Extracted data entries
* * * * *
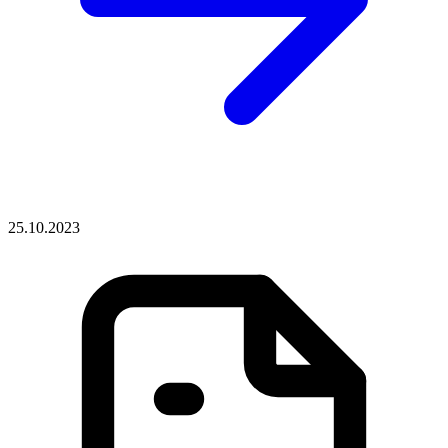
25.10.2023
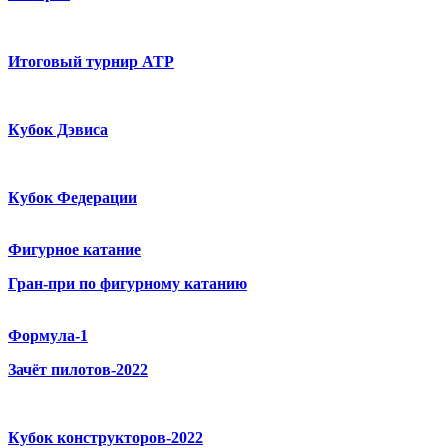
Итоговый турнир ATP
Кубок Дэвиса
Кубок Федерации
Фигурное катание
Гран-при по фигурному катанию
Формула-1
Зачёт пилотов-2022
Кубок конструкторов-2022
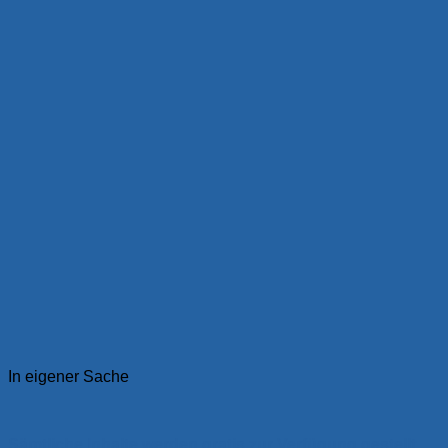
In eigener Sache
Sämtliche Inhalte werden gratis zur Verfügung gestellt.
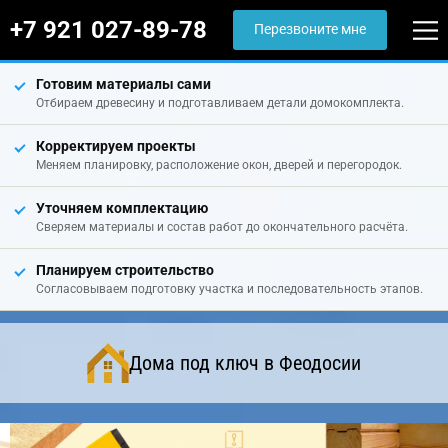
+7 921 027-89-78
Перезвоните мне
Готовим материалы сами
Отбираем древесину и подготавливаем детали домокомплекта.
Корректируем проекты
Меняем планировку, расположение окон, дверей и перегородок.
Уточняем комплектацию
Сверяем материалы и состав работ до окончательного расчёта.
Планируем строительство
Согласовываем подготовку участка и последовательность этапов.
Дома под ключ в Феодосии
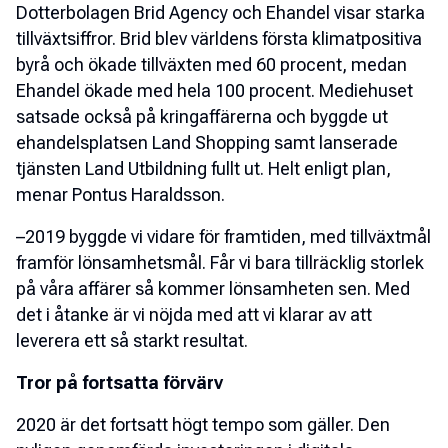
Dotterbolagen Brid Agency och Ehandel visar starka
tillväxtsiffror. Brid blev världens första klimatpositiva
byrå och ökade tillväxten med 60 procent, medan
Ehandel ökade med hela 100 procent. Mediehuset
satsade också på kringaffärerna och byggde ut
ehandelsplatsen Land Shopping samt lanserade
tjänsten Land Utbildning fullt ut. Helt enligt plan,
menar Pontus Haraldsson.
–2019 byggde vi vidare för framtiden, med tillväxtmål
framför lönsamhetsmål. Får vi bara tillräcklig storlek
på våra affärer så kommer lönsamheten sen. Med
det i åtanke är vi nöjda med att vi klarar av att
leverera ett så starkt resultat.
Tror på fortsatta förvärv
2020 är det fortsatt högt tempo som gäller. Den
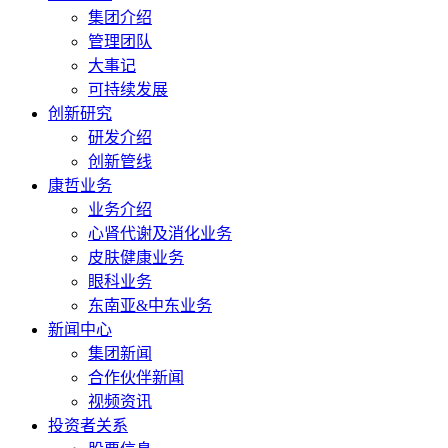
集团介绍
管理团队
大事记
可持续发展
创新研究
研发介绍
创新管线
康哲业务
业务介绍
心肾代谢及消化业务
皮肤健康业务
眼科业务
东南亚&中东业务
新闻中心
集团新闻
合作伙伴新闻
视频资讯
投资者关系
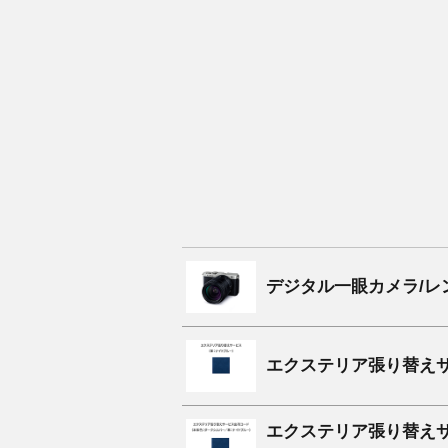
デジタル一眼カメラ/レン
エクステリア張り替えサ
エクステリア張り替えサ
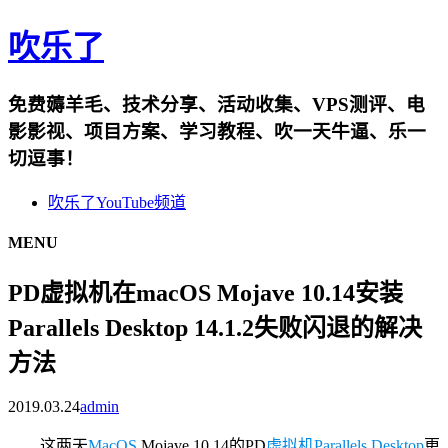
吹乐了
免费薅羊毛、技术分享、活动收集、VPS测评、电
影影视、项目方案、学习教程、吹一天牛逼、乐一
切逗事！
吹乐了YouTube频道
MENU
PD虚拟机在macOS Mojave 10.14安装
Parallels Desktop 14.1.2失败闪退的解决
方法
2019.03.24
admin
这两天
MacOS
Mojave 10.14的PD
虚拟机
Parallels Desktop
更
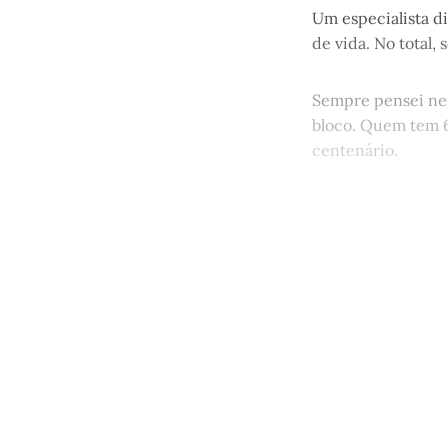
Um especialista d
de vida. No total, 
Sempre pensei nes
bloco. Quem tem 6
centenário.
Este po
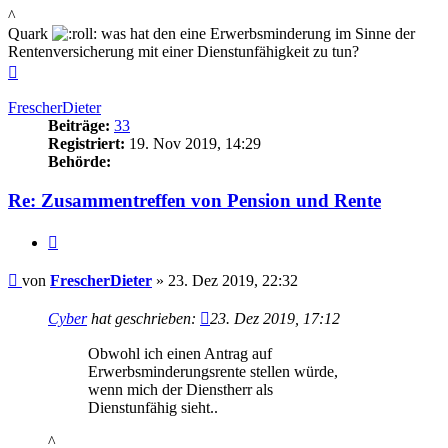
^
Quark
was hat den eine Erwerbsminderung im Sinne der
Rentenversicherung mit einer Dienstunfähigkeit zu tun?
Nach
oben
FrescherDieter
Beiträge:
33
Registriert:
19. Nov 2019, 14:29
Behörde:
Re: Zusammentreffen von Pension und Rente
Zitieren
Beitrag
von
FrescherDieter
»
23. Dez 2019, 22:32
Cyber
hat geschrieben:
23. Dez 2019, 17:12
Obwohl ich einen Antrag auf
Erwerbsminderungsrente stellen würde,
wenn mich der Dienstherr als
Dienstunfähig sieht..
^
* * * * *
Requirement
Search the records above for "byggde". Copy each line where it is found.

Reply
satsade också på kringaffärerna och byggde ut
–2019 byggde vi vidare för framtiden, med tillväxtmål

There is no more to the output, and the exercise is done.